The UAE’s Emirates Telecommunications Corporation (Etisalat) is reviewing its position in Sudan in a bid to buy a mobile licence in the country.

“We have a fixed-line business in Sudan. The licence was for the whole country and we have some presence in the South and have good extensive fibre optic network down to the border of Ethiopia,” says Mohammad Omran, Etisalat’s chairman.

The decision to acquire a licence will depend on the political situation of the country. “We will decide whether to go for the North only or North and South,” says Omran.

Etisalat is struggling to increase its footprint in the region.
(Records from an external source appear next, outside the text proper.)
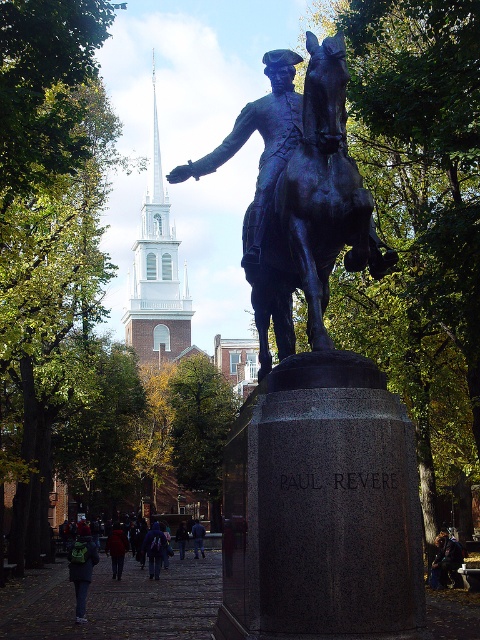 Question: Does white steeple at upper left lie in front of dark blue coat at center?

Choices:
 (A) no
 (B) yes

Answer: (A)

Question: Among these points, which one is nearest to the camera?

Choices:
 (A) (312, 500)
 (B) (91, 600)
 (C) (117, 540)

Answer: (A)

Question: Is bronze statue at center to the right of dark blue jeans at lower center from the viewer's perspective?

Choices:
 (A) yes
 (B) no

Answer: (A)

Question: Is bronze statue at center wider than green fabric backpack at lower left?

Choices:
 (A) no
 (B) yes

Answer: (A)

Question: Estimate the real-world distances between objects in this image. Which object is closer to the blue jeans at lower center?

Choices:
 (A) dark blue coat at center
 (B) dark blue jeans at center
 (C) green fabric backpack at lower left

Answer: (C)

Question: Which of the following is the farthest from the observer?

Choices:
 (A) (151, 552)
 (B) (115, 563)

Answer: (A)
The company is currently not considering any acquisitions after walking away from the Zain acquisition in March 2011. “For the time-being we are focusing more on extending our services in our current markets,” says Omran.

In an announcement made on the Abu Dhabi Securities Exchange, the operator issued a statement saying it “remains prudent in exploring opportunities to expand its international footprint”. It is willing to rebid for the third Syrian mobile licence if the terms of the tender are changed. Etisalat pulled out of the bid in April citing the regional unrest and dissatisfaction with the 25 per cent revenue share.

With Saudi Telecoms Company (STC) and Qatar Telecom still in the bid, it is unlikely the Syrian authorities will restructure the tender to meet Etisalat’s request. The tender has been postponed, with no date scheduled for the auction.